[Items from a dataset]
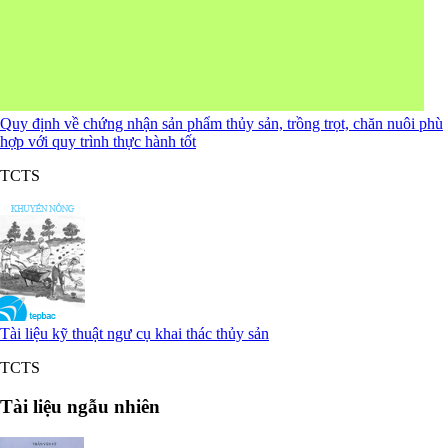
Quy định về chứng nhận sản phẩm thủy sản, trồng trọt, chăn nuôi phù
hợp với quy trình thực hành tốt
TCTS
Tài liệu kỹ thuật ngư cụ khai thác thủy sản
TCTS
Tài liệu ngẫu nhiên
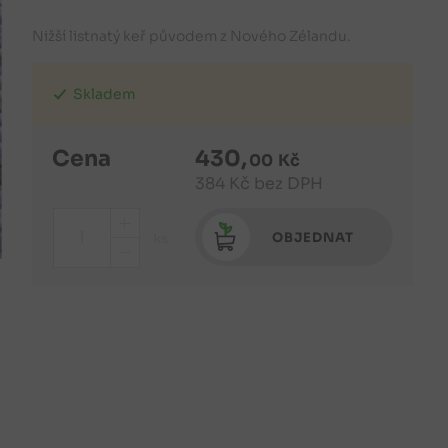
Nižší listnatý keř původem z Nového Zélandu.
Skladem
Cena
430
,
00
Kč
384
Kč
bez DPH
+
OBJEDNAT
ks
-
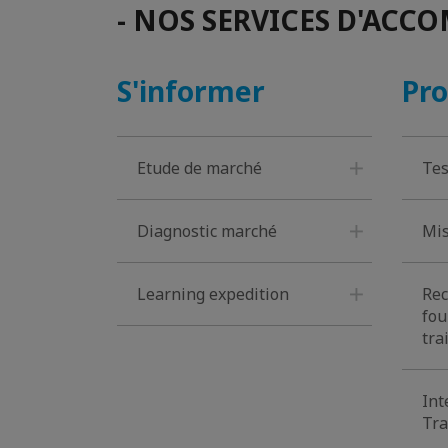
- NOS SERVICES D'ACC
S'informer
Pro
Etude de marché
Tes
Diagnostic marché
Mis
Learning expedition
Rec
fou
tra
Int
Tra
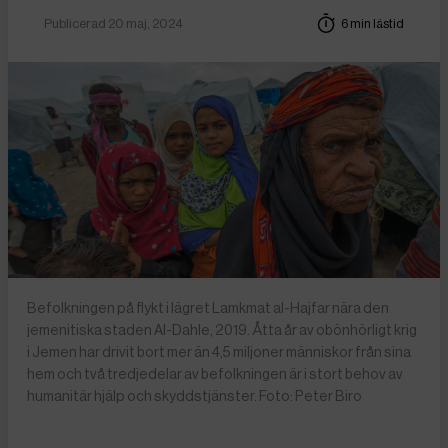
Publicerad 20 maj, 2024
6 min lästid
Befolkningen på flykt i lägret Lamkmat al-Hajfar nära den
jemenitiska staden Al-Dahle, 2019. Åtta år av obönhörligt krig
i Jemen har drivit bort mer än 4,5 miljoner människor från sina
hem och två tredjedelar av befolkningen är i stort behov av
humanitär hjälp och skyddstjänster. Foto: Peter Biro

- **Exercise details**
Which lines in the data above hold the string "thủy"? Return each of them.

- **Finished exercise**
Quy định về chứng nhận sản phẩm thủy sản, trồng trọt, chăn nuôi phù
Tài liệu kỹ thuật ngư cụ khai thác thủy sản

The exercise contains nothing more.